Signs of premature ovarian failure are similar to those of going through menopause and are typical of estrogen deficiency. They include Irregular or skipped periods (amenorrhea), which might be present for years or develop after a pregnancy or after stopping birth control pills, difficulty in conceiving, hot flashes, night sweats, vaginal dryness, irritability or difficulty concentrating and decreased sexual desire.
If you’ve missed your period for three months or more, see your doctor to help determine the cause.
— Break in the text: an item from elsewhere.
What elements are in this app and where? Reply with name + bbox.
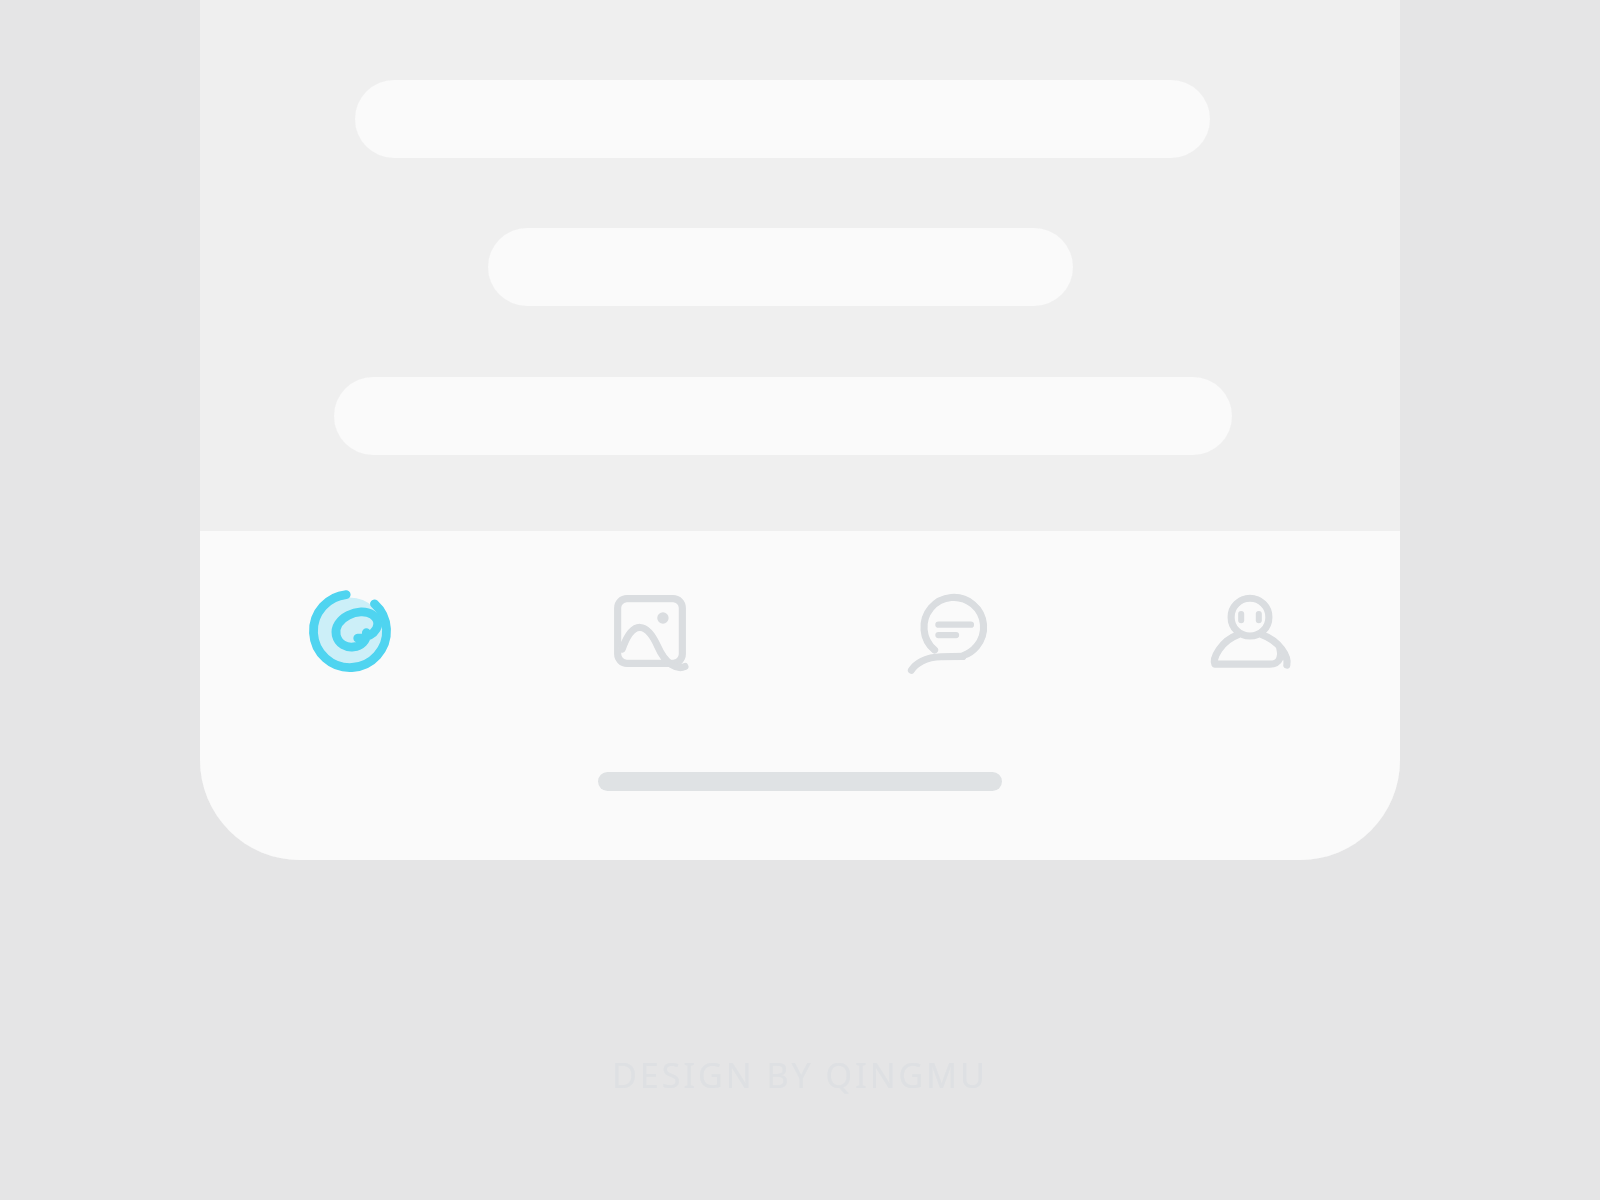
button[interactable]: Gallery: [500, 531, 800, 731]
button[interactable]: Profile: [1100, 531, 1400, 731]
button[interactable]: Home: [200, 531, 500, 731]
button[interactable]: Messages: [800, 531, 1100, 731]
You can miss your period for a number of reasons – including pregnancy, stress, or a change in diet or exercise habits — but it’s best to get evaluated whenever your menstrual cycle changes.
Even if you don’t mind not having periods, it’s advisable to see your doctor to find out what’s causing the change. Low estrogen levels can lead to bone loss.
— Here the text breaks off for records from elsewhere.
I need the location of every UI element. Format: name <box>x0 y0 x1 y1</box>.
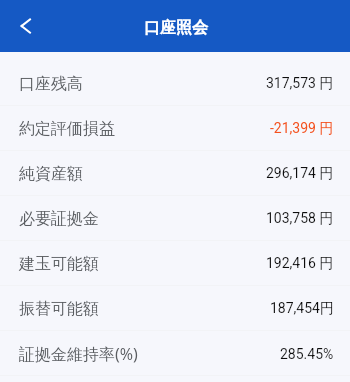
staticText: 317,573 円 <box>266 75 334 93</box>
staticText: 純資産額 <box>19 164 83 184</box>
button[interactable]: 証拠金維持率(%) <box>0 331 350 375</box>
staticText: 振替可能額 <box>19 299 99 319</box>
button[interactable]: 必要証拠金 <box>0 196 350 240</box>
staticText: 103,758 円 <box>266 210 334 228</box>
staticText: 285.45% <box>280 346 334 362</box>
staticText: 口座残高 <box>19 74 83 94</box>
staticText: 296,174 円 <box>266 165 334 183</box>
button[interactable]: 建玉可能額 <box>0 241 350 285</box>
button[interactable]: 振替可能額 <box>0 286 350 330</box>
button[interactable]: 約定評価損益 <box>0 106 350 150</box>
staticText: 約定評価損益 <box>19 119 115 139</box>
staticText: 口座照会 <box>144 18 208 38</box>
button[interactable]: Back <box>2 2 50 50</box>
staticText: 187,454円 <box>270 300 334 318</box>
staticText: 192,416 円 <box>266 255 334 273</box>
staticText: 必要証拠金 <box>19 209 99 229</box>
button[interactable]: 口座残高 <box>0 61 350 105</box>
staticText: 建玉可能額 <box>19 254 99 274</box>
staticText: -21,399 円 <box>270 120 334 138</box>
staticText: 証拠金維持率(%) <box>19 343 138 365</box>
button[interactable]: 純資産額 <box>0 151 350 195</box>
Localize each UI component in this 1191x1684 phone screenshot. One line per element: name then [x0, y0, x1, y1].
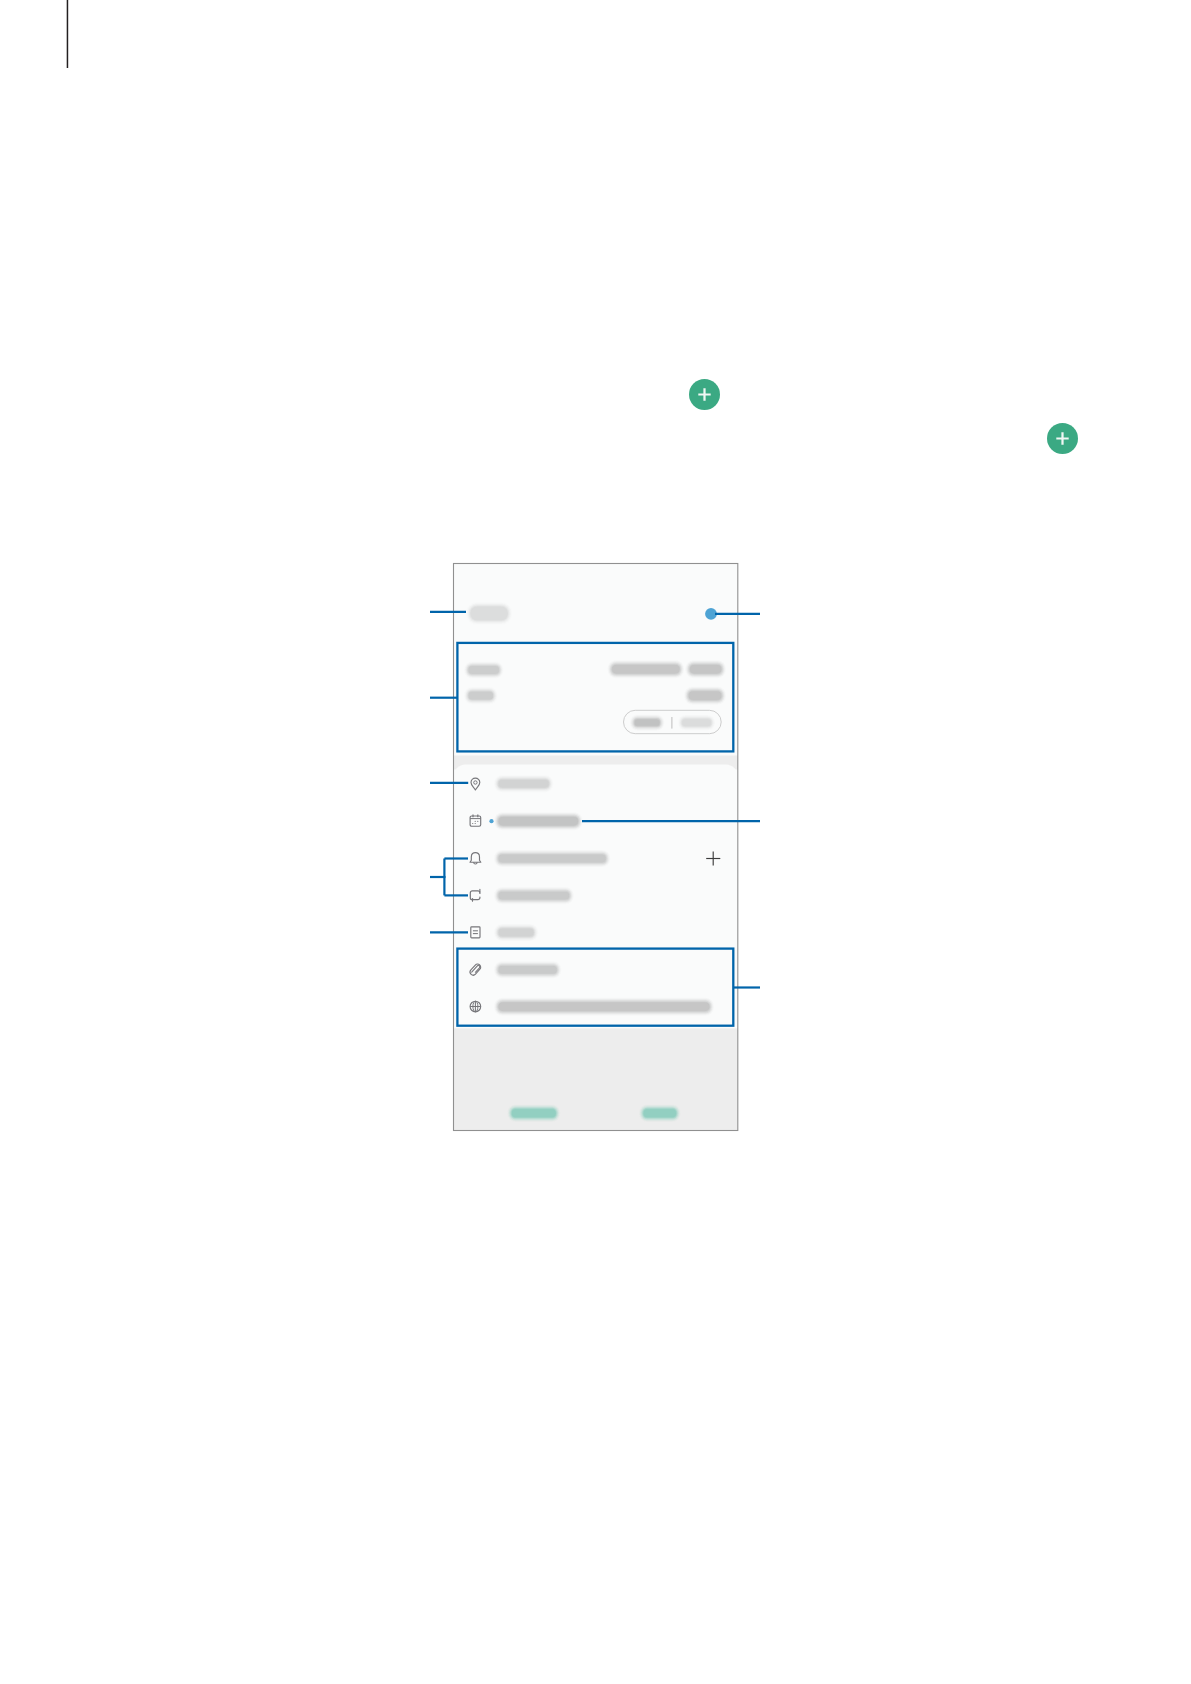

In women with normal ovarian function, the pituitary gland releases certain hormones during the menstrual cycle, which causes a small number of egg-containing follicles in the ovaries to begin maturing. Usually one or two follicles – tiny sacs filled with fluid – reach maturity each month.
When the follicle matures, it opens, releasing an egg. The egg enters the fallopian tube where a sperm cell might fertilize it, resulting in pregnancy.
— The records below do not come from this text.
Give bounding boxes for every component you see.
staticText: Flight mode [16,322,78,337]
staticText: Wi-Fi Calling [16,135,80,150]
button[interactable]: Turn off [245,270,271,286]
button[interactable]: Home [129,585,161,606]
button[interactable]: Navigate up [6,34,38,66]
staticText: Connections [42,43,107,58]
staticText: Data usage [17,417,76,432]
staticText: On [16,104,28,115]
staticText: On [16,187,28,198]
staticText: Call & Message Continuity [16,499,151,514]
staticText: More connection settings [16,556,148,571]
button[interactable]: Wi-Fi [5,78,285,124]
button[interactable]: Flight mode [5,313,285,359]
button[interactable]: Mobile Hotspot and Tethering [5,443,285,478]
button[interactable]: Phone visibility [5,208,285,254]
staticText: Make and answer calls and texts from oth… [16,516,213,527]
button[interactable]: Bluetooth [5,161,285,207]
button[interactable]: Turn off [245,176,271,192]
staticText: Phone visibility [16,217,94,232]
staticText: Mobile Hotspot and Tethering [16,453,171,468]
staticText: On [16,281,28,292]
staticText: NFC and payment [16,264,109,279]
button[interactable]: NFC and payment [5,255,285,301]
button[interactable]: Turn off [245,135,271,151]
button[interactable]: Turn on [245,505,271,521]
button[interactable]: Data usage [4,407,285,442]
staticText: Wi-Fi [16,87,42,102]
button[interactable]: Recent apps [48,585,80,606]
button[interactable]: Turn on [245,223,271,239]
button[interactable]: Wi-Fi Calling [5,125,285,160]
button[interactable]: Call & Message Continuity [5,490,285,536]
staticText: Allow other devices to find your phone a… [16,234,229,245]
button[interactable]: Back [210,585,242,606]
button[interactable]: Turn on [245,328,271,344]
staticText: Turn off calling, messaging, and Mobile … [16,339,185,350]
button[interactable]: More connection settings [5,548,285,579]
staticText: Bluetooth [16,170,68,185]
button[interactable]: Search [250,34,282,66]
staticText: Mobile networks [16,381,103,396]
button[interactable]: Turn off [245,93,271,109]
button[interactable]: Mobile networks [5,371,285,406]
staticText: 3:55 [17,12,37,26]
Premature ovarian failure results from the loss of eggs (oocytes). This might happen due to one of the following reasons.
Chromosomal defects: Certain genetic disorders are associated with premature ovarian failure. These include mosaic Turner’s syndrome – in which a woman has only one normal X chromosome and an altered second X chromosome – and fragile X syndrome – in which the X chromosomes are fragile and break.
Toxins: Chemotherapy and radiation therapy are the most common causes of toxin-induced ovarian failure. These therapies can damage the genetic material in cells. Other toxins such as cigarette smoke, chemicals, pesticides and viruses might hasten ovarian failure.
Autoimmune disease: In this rare form, your immune system produces antibodies against your ovarian tissue, harming the egg-containing follicles and damaging the egg. What triggers the immune response is unclear, but exposure to a virus is one possibility.
Unknown factors: It’s possible to develop premature ovarian failure, but have no known chromosomal defects, toxin exposure or autoimmune disease. Your doctor might recommend further testing to find the cause, but in most cases, the cause remains unknown (idiopathic).
Complications of premature ovarian failure include infertility, osteoporosis, depression or anxiety, heart disease and dementia.
Treatment for premature ovarian failure usually focuses on the problems that arise from estrogen deficiency. Your doctor might recommend:
Estrogen Therapy: Estrogen therapy can help prevent osteoporosis and relieve hot flashes and other symptoms of estrogen deficiency. Your doctor typically prescribes estrogen with the hormone progesterone, especially if you still have your uterus. Adding progesterone protects the lining of your uterus (endometrium) from precancerous changes caused by taking estrogen alone. In older women, long-term estrogen plus progestin therapy has been linked to an increased risk of heart and blood vessel (cardiovascular) disease and breast cancer. In young women with premature ovarian failure, however, the benefits of hormone therapy outweigh the potential risks.
Calcium and vitamin D supplements: Both are important for preventing osteoporosis, and you might not get enough in your diet or from exposure to sunlight. Your doctor might suggest bone density testing before starting supplements to get a baseline bone density measurement.